# Thermochemistry combustion problem

1. Nov 25, 2007

### dolomite

1. The problem statement, all variables and given/known data
How many grams of methane (CH4 (g)) must be combusted to heat 1,200 grams of water from 26.0 degrees Celsius to 87.0 degrees Celsius, assuming water is in liquid state as a product and 100% efficiency in heat transfer?

Given data:
mass of H2O = 1.20 kg
specific heat capacity (C_s) of H2O = 4.184 J/(g*K)
ΔT = 61 degrees Celsius

Known data:
specific heat capacity (C_s) of CH4 = 2087 J/(g*K)

2. Relevant equations
q = m * C_s * ΔT

q = energy needed
m = mass of substance
C_s = specific heat capacity
ΔT = change in temperature in Celsius

when heat transfer is 100% efficient, -q=q

-m1 * C_s1 * ΔT1 = m2 * C_s2 * ΔT2

3. The attempt at a solution

As simple as this problem seemed to me, I've been stuck on it all holiday weekend and I've finally decided to look for some help.

I used the equation I gave to find the energy needed for water to be heated from 26 to 87 degrees Celsius.

-1200g * 4.184 J/(g*K) * 61 C = 306,268.8 J

So the methane needs to produce 306.3 kJ of energy. From several websites I found the specific heat capacity of methane to be around 2.087 kJ/(kg*K) and unless I've totally fried my brain this weekend, is 2087 J/(g*K).
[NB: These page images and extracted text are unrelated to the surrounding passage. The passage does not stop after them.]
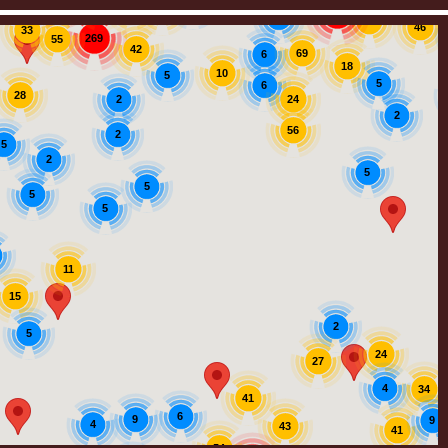
6
43
73
10
115
8
82
46
33
269
55
42
69
6
18
10
5
5
6
28
24
2
2
56
2
5
2
5
5
5
5
11
15
2
5
24
27
4
34
41
6
9
9
4
43
41
54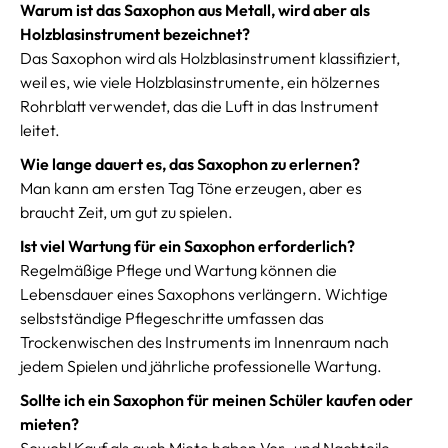
Warum ist das Saxophon aus Metall, wird aber als
Holzblasinstrument bezeichnet?
Das Saxophon wird als Holzblasinstrument klassifiziert,
weil es, wie viele Holzblasinstrumente, ein hölzernes
Rohrblatt verwendet, das die Luft in das Instrument
leitet.
Wie lange dauert es, das Saxophon zu erlernen?
Man kann am ersten Tag Töne erzeugen, aber es
braucht Zeit, um gut zu spielen.
Ist viel Wartung für ein Saxophon erforderlich?
Regelmäßige Pflege und Wartung können die
Lebensdauer eines Saxophons verlängern. Wichtige
selbstständige Pflegeschritte umfassen das
Trockenwischen des Instruments im Innenraum nach
jedem Spielen und jährliche professionelle Wartung.
Sollte ich ein Saxophon für meinen Schüler kaufen oder
mieten?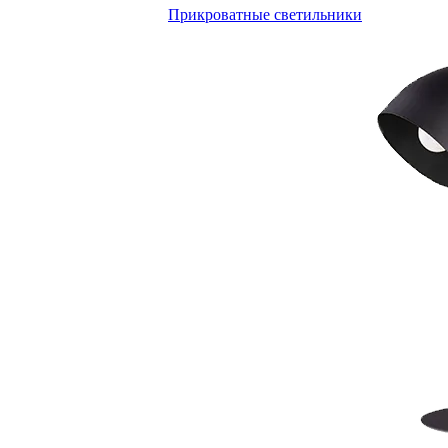
Прикроватные светильники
The only thing left to calculate the mass of methane needed (given that the specific heat capacity is also correct) is the change in temperature of methane. It's not given and I'm not sure how I'm supposed to find it.
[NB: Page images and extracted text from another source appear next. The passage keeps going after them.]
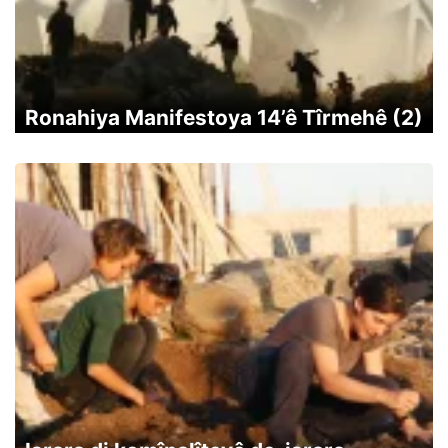
Ronahiya Manifestoya 14’ê Tîrmehê (2)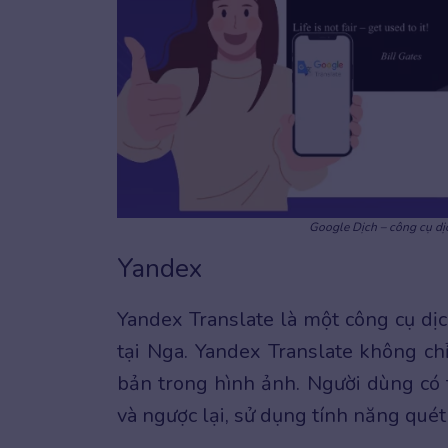
Google Dịch – công cụ dị
Yandex
Yandex Translate là một công cụ dị
tại Nga. Yandex Translate không ch
bản trong hình ảnh. Người dùng có 
và ngược lại, sử dụng tính năng quét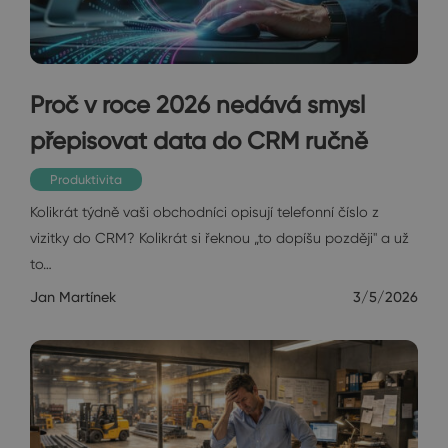
Proč v roce 2026 nedává smysl
přepisovat data do CRM ručně
Produktivita
Kolikrát týdně vaši obchodníci opisují telefonní číslo z
vizitky do CRM? Kolikrát si řeknou „to dopíšu později" a už
to…
Jan Martínek
3/5/2026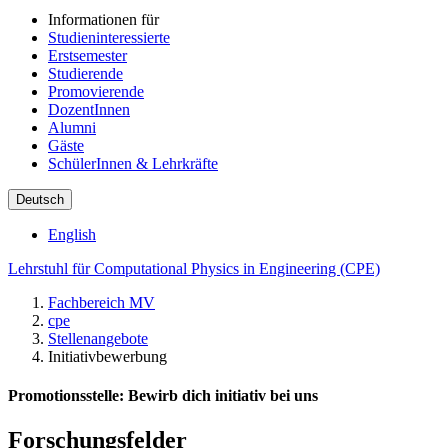
Informationen für
Studieninteressierte
Erstsemester
Studierende
Promovierende
DozentInnen
Alumni
Gäste
SchülerInnen & Lehrkräfte
Deutsch
English
Lehrstuhl für Computational Physics in Engineering (CPE)
Fachbereich MV
cpe
Stellenangebote
Initiativbewerbung
Promotionsstelle: Bewirb dich initiativ bei uns
Forschungsfelder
I think the final equation should look something like this:

mass of methane = 306,268.8 J / (2087 J * ΔT2)

Any help would be much appreciated!

2. Nov 25, 2007

### eli64

you don't need the specific heat of methane, (not calculating how much methane will be HEATED, methane is being BURNED)

what's needed is the heat of combustion of methane (in kJ/mol) which is a neg value

you know the energy needed to heat the water which is + (as it is absorbing)

qH2O = -qCH4

-qCH4 = n(CH4) * deltaH(comb)

find n change to grams CH4

3. Nov 25, 2007

### dolomite

Well that makes more sense, thanks! I think I've partially got an understanding. From Wikipedia, the heat of combustion is 802 kJ/mol or 50,125 J/g

I'm not 100% sure on how to use the equation you gave me, -qCH4 = n(CH4) * ΔH(comb)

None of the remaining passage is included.